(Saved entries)
--------

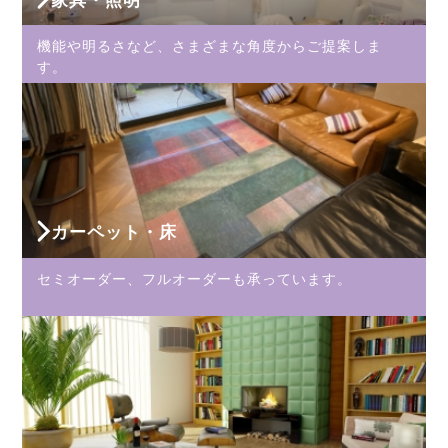
家具・照明
機能や明るさなど、さまざまな角度からご提案しま
す。
カーペット・床
セミオーダー、フルオーダーも承っています。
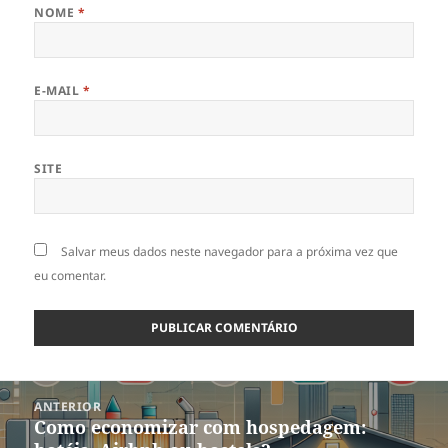
NOME
*
E-MAIL
*
SITE
Salvar meus dados neste navegador para a próxima vez que
eu comentar.
Navegação
ANTERIOR
de
Como economizar com hospedagem:
Post
Post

--------

HOW TO COMPLETE THIS TASK
Leaving out every picture, repeat the records above exactly as they stand.

SOLVED PROBLEM
家具・照明
機能や明るさなど、さまざまな角度からご提案しま
す。
カーペット・床
セミオーダー、フルオーダーも承っています。
NOME
*
E-MAIL
*
SITE
Salvar meus dados neste navegador para a próxima vez que
eu comentar.
Navegação
ANTERIOR
de
Como economizar com hospedagem:
Post
Post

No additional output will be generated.